家族とのひとときを過ごした後、萌子は長江町にある祖母の家から久志の家に向かった。
祖母に着付けてもらった、淡いピンクの振袖を着て。
紙の手提げ袋には、こっそりと祖母が作ったおせちを忍ばせていた。
千光寺山の麓を回り浄土寺の境内の脇道を上がるまでのあいだ、小さな路地を一つ曲がるたびに萌子の心はワクワクとした気持ちで少しずつ膨らんでいった。
あの秋晴れの日、『都わすれ』へ向かう道すがら感じた、何かが始まる前のような期待感。あの時と同じようでいて、けれどもあの時とは何もかも違うような気がした。
あれから何度も疑った久志の気持ち。そして自分の想い。
路地を行く足取りさえ、ゆっくりと確かなものに変わったような気がする。もっともそれは、履き慣れない下駄のせいもあったのだけれど。
「おっ」
ドアを開けて顔を出した久志は、少し意外そうに小さく声を漏らした。驚かそうと着込んで来たくせに、萌子は途端に恥ずかしくなって、
「おばあちゃんに、着せてもらったの」
そう言って俯くのが精一杯だった。
久志は何も言わなかった。『綺麗だ』とも、『よく似合ってる』とも。ただ目を細めて微笑んでいるだけだった。
女の子が喜ぶようなことを言える人じゃない。それがちょっぴり物足りなくもあり、そんな久志の不器用さに萌子は親近感を覚えもした。
部屋の中は案外片づいていた。一般的な『男の一人暮らし』しか想像出来なかった萌子は、少し意外に思った。
「先生、結構綺麗好き?」
「何で?」
「ううん。思ったより片づいてるなって思って」
「失礼なやっちゃな」
久志はそう苦笑した。
「大掃除くらいは、やったさ」
「ホントですか? 実はこっちの部屋に洗濯物の山が詰め込んであるんじゃないですか?」
萌子がそう悪戯っぽい疑惑の視線を向けると、
「そんなことないさ」
と、久志は変に胸を張ってみせる。
「何なら、開けてみたら?」
「……いいの?」
久志の妙に自信ありげな、何かを企んでいるような態度が気になったけれど、萌子はその先への好奇心をかえって掻き立てられて、ついその取っ手に手を伸ばしてしまった。
「……先生、これ」
がらんとした部屋の窓辺に、キャンパスが一つ置かれていた。
窓には薄いレースのカーテンが引かれていて、その先の景色は見えなかったけれど、キャンパスの上の描きかけの風景がその窓からの眺望であることに、萌子はすぐに気づいた。

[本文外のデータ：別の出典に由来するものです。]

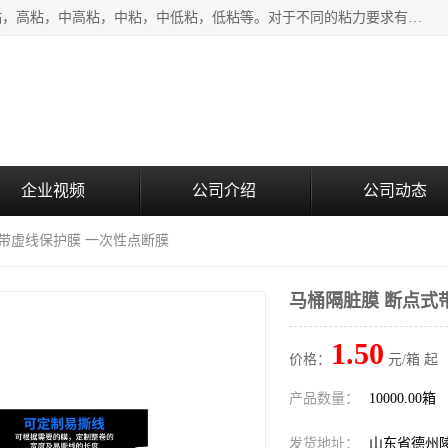
该类保护膜有复合，透明、奶白、蓝色、黑白等膜型。特高粘，高粘，中高粘，中粘，中低粘，低粘等。对于不同的粘力要求有相应的产品相适配。无胶渍残留污染。在较宽的收卷幅度下平整无皱纹，收卷长度大，利于机械化及自动化施工粘贴。为您的产品提供的表面保护解决方案。 产品广泛适用于：铝材、不锈钢、金属、塑料、电子、家电、家具、玻璃、化工材料、装饰材料等。
企业视频
公司介绍
公司动态
式带虚线保护膜 一次性点断膜
马桶隔脏膜 断点式
1.50
价格：
元/箱 起
产品数量：
10000.00箱
发货地址：
山东省德州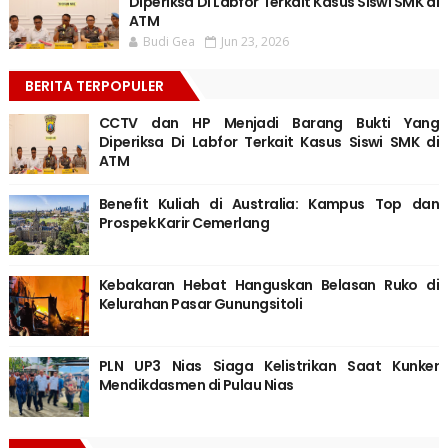
Diperiksa Di Labfor Terkait Kasus Siswi SMK di
ATM
Budi Gea
Jun 23, 2026
BERITA TERPOPULER
CCTV dan HP Menjadi Barang Bukti Yang
Diperiksa Di Labfor Terkait Kasus Siswi SMK di
ATM
Benefit Kuliah di Australia: Kampus Top dan
Prospek Karir Cemerlang
Kebakaran Hebat Hanguskan Belasan Ruko di
Kelurahan Pasar Gunungsitoli
PLN UP3 Nias Siaga Kelistrikan Saat Kunker
Mendikdasmen di Pulau Nias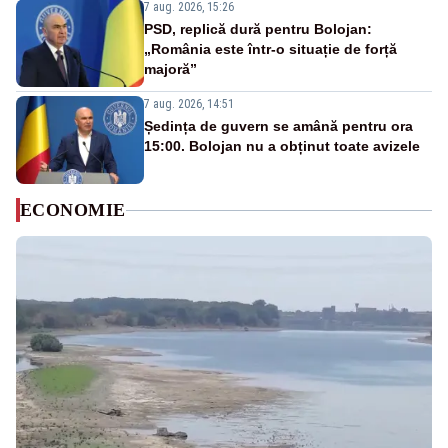
7 aug. 2026, 15:26
PSD, replică dură pentru Bolojan:
„România este într-o situație de forță
majoră”
7 aug. 2026, 14:51
Ședința de guvern se amână pentru ora
15:00. Bolojan nu a obținut toate avizele
ECONOMIE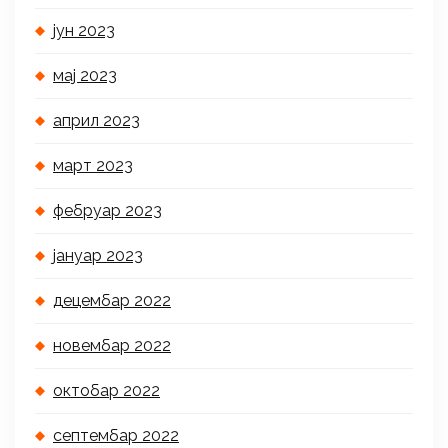
јун 2023
мај 2023
април 2023
март 2023
фебруар 2023
јануар 2023
децембар 2022
новембар 2022
октобар 2022
септембар 2022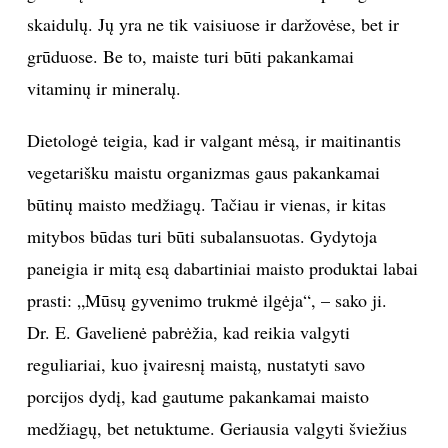
skaidulų. Jų yra ne tik vaisiuose ir daržovėse, bet ir
INTERJERAS
grūduose. Be to, maiste turi būti pakankamai
vitaminų ir mineralų.
NAMAI
Dietologė teigia, kad ir valgant mėsą, ir maitinantis
VIRTUVĖ
vegetarišku maistu organizmas gaus pakankamai
būtinų maisto medžiagų. Tačiau ir vienas, ir kitas
RECEPTAI
mitybos būdas turi būti subalansuotas. Gydytoja
VAIKAI
paneigia ir mitą esą dabartiniai maisto produktai labai
prasti: „Mūsų gyvenimo trukmė ilgėja“, – sako ji.
NELAIMĖS
Dr. E. Gavelienė pabrėžia, kad reikia valgyti
reguliariai, kuo įvairesnį maistą, nustatyti savo
KONTAKTAI
porcijos dydį, kad gautume pakankamai maisto
medžiagų, bet netuktume. Geriausia valgyti šviežius
PRIVATUMO POLITIKA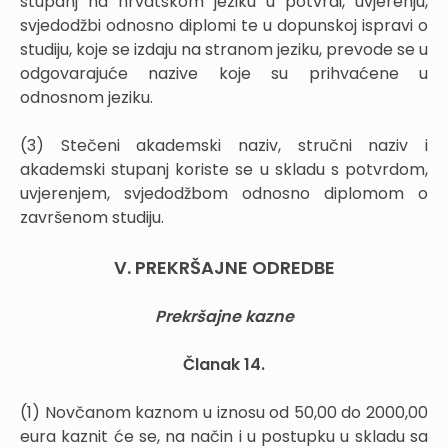
stupanj na hrvatskom jeziku u potvrdi, uvjerenju,
svjedodžbi odnosno diplomi te u dopunskoj ispravi o
studiju, koje se izdaju na stranom jeziku, prevode se u
odgovarajuće nazive koje su prihvaćene u
odnosnom jeziku.
(3) Stečeni akademski naziv, stručni naziv i
akademski stupanj koriste se u skladu s potvrdom,
uvjerenjem, svjedodžbom odnosno diplomom o
završenom studiju.
V. PREKRŠAJNE ODREDBE
Prekršajne kazne
Članak 14.
(1) Novčanom kaznom u iznosu od 50,00 do 2000,00
eura kaznit će se, na način i u postupku u skladu sa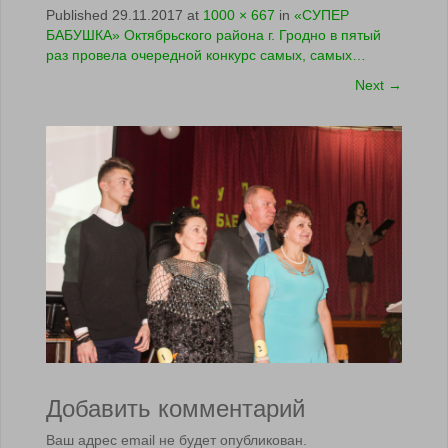
Published
29.11.2017
at
1000 × 667
in
«СУПЕР
БАБУШКА» Октябрьского района г. Гродно в пятый
раз провела очередной конкурс самых, самых…
Next
→
Добавить комментарий
Ваш адрес email не будет опубликован.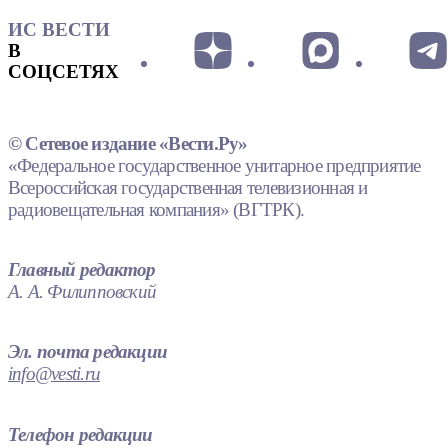
ИС ВЕСТИ
В
СОЦСЕТЯХ
© Сетевое издание «Вести.Ру»
«Федеральное государственное унитарное предприятие
Всероссийская государственная телевизионная и
радиовещательная компания» (ВГТРК).
Главный редактор
А. А. Филипповский
Эл. почта редакции
info@vesti.ru
Телефон редакции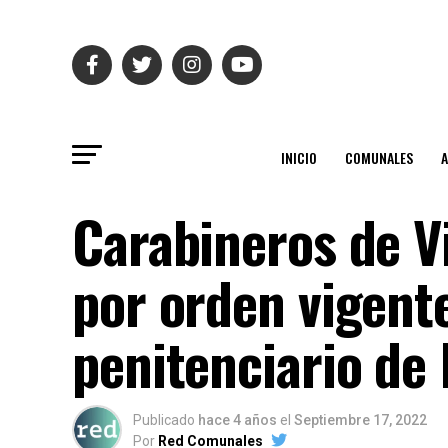
INICIO
COMUNALES
Carabineros de V
por orden vigente
penitenciario de
Publicado
hace 4 años
el
Septiembre 17, 2022
Por
Red Comunales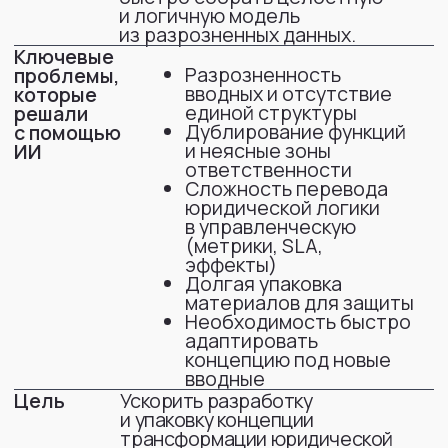
Что имели на входе
→ Понимание текущей структуры (гибрид
«центр + регионы»)
→ Основные боли
дублирование задач
разный уровень практик
ручные процессы
отсутствие единых стандартов
→ Требования бизнеса
скорость
предсказуемость
понятный сервис
→ Ожидания руководства
прозрачность
управляемость рисков
единые подходы
Дополнительно:
методологические материалы
(курсы, книги по юридическому
менеджменту)
Важно: в AI не передавались
конфиденциальные данные.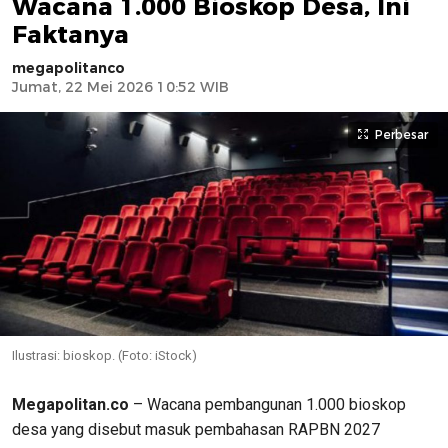
Wacana 1.000 Bioskop Desa, Ini
Faktanya
megapolitanco
Jumat, 22 Mei 2026 10:52 WIB
Perbesar
Ilustrasi: bioskop. (Foto: iStock)
Megapolitan.co
– Wacana pembangunan 1.000 bioskop
desa yang disebut masuk pembahasan RAPBN 2027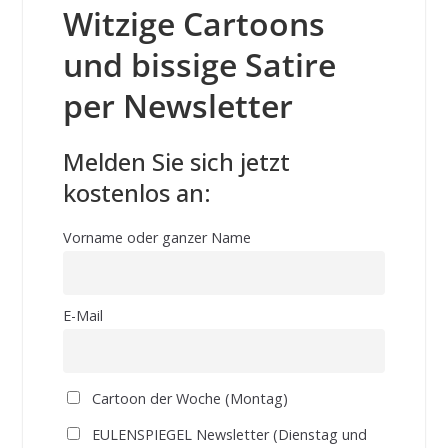
Witzige Cartoons
und bissige Satire
per Newsletter
Melden Sie sich jetzt
kostenlos an:
Vorname oder ganzer Name
E-Mail
Cartoon der Woche (Montag)
EULENSPIEGEL Newsletter (Dienstag und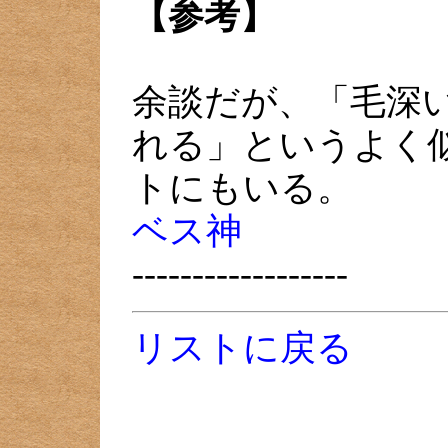
【参考】
余談だが、「毛深
れる」というよく
トにもいる。
ベス神
------------------
リストに戻る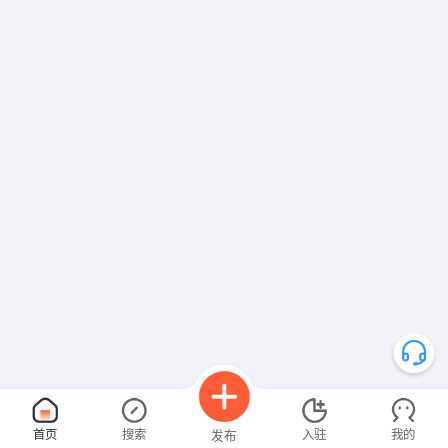
首页
搜索
入驻
我的
发布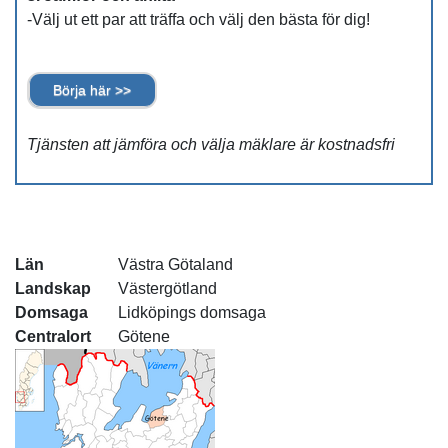
-Välj ut ett par att träffa och välj den bästa för dig!
Börja här >>
Tjänsten att jämföra och välja mäklare är kostnadsfri
Län
Västra Götaland
Landskap
Västergötland
Domsaga
Lidköpings domsaga
Centralort
Götene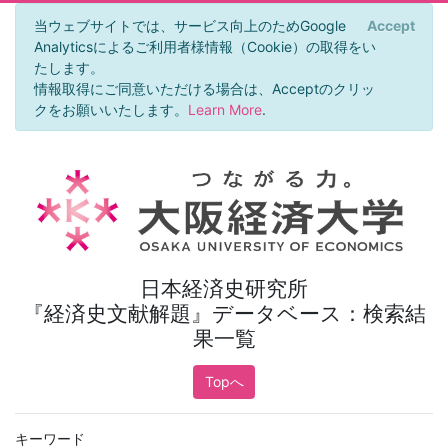
当ウェブサイトでは、サービス向上のためGoogle
Accept
×
Analyticsによるご利用者様情報（Cookie）の取得をい
たします。
情報取得にご同意いただける場合は、Acceptのクリッ
クをお願いいたします。
Learn More
.
日本経済史研究所
『経済史文献解題』データベース：検索結
果一覧
Topへ
キーワード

その部屋は、中学生の頃に萌子が薫とよく過ごした部屋だった。夕暮れ、尾道の街に夕日が沈むまで。そこからの景色の美しさを、萌子は誰よりもよく知っている。
『尾道が一望出来る部屋』
そういえば、久志はそうリクエストをしてこの部屋を紹介されたのだった。
丹念に、少しぼかし気味に描かれた尾道の雑多な街並み。まだデッサンの段階だけれど、その絵からはこの街の柔らかくて優しい面差しが滲み出るように伝わって来る。
上手い。素直にそう思った。
その精密な筆使いに、萌子は息を呑んだ。この絵がどんな風に仕上がるのだろう。狂おしいほどの期待を、その絵は萌子に抱かせた。
「この窓からね」
立ち尽くした萌子を見て、自らの企みに満足した様子の久志は、そう言って萌子の背後に立った。
「朝な夕な街を眺めていると、不思議なくらい落ち着くんだ。穏やかでゆっくりとしていて、とても優しく僕の心に触れて来る。やっと」
やっと。そう言いさして、久志はその言葉の感触を噛み締めるように一瞬黙り込んだ。
「やっと、自分の居場所を見つけたような気がする」
柔らかな微笑みを浮かべた横顔に不釣合いな切ない響き。萌子は、ハッとして久志の顔を見上げた。自分の父親を語る時の、彼のあの物憂げな横顔を思い出しながら。
「あ、いや。少し大げさかな」
萌子の物問いたげな視線に、久志は少し慌てたように急いで照れた笑みを浮かべて、
「別に家が居どころ悪かった訳じゃないよ。そんなに不幸な人生だった訳でもないし。た だ……」
「え?」
「ここ何年か、ずっと考えていたんだ。僕はどうしてここにいるんだろうって」
やっと。そう言いさして、彼はまたしばらく黙り込む。
「この街に来て、君と出逢って、やっとその意味が判った気がする」
それは、とても遠回しな告白の言葉だった。鈍重な二人はしばらく経ってからそのことに気づいて、そっと耳まで赤くなった。
おせちはおろか雑煮すら食べていないという久志に祖母お手製の料理を見せると、彼は途端に目を輝かせた。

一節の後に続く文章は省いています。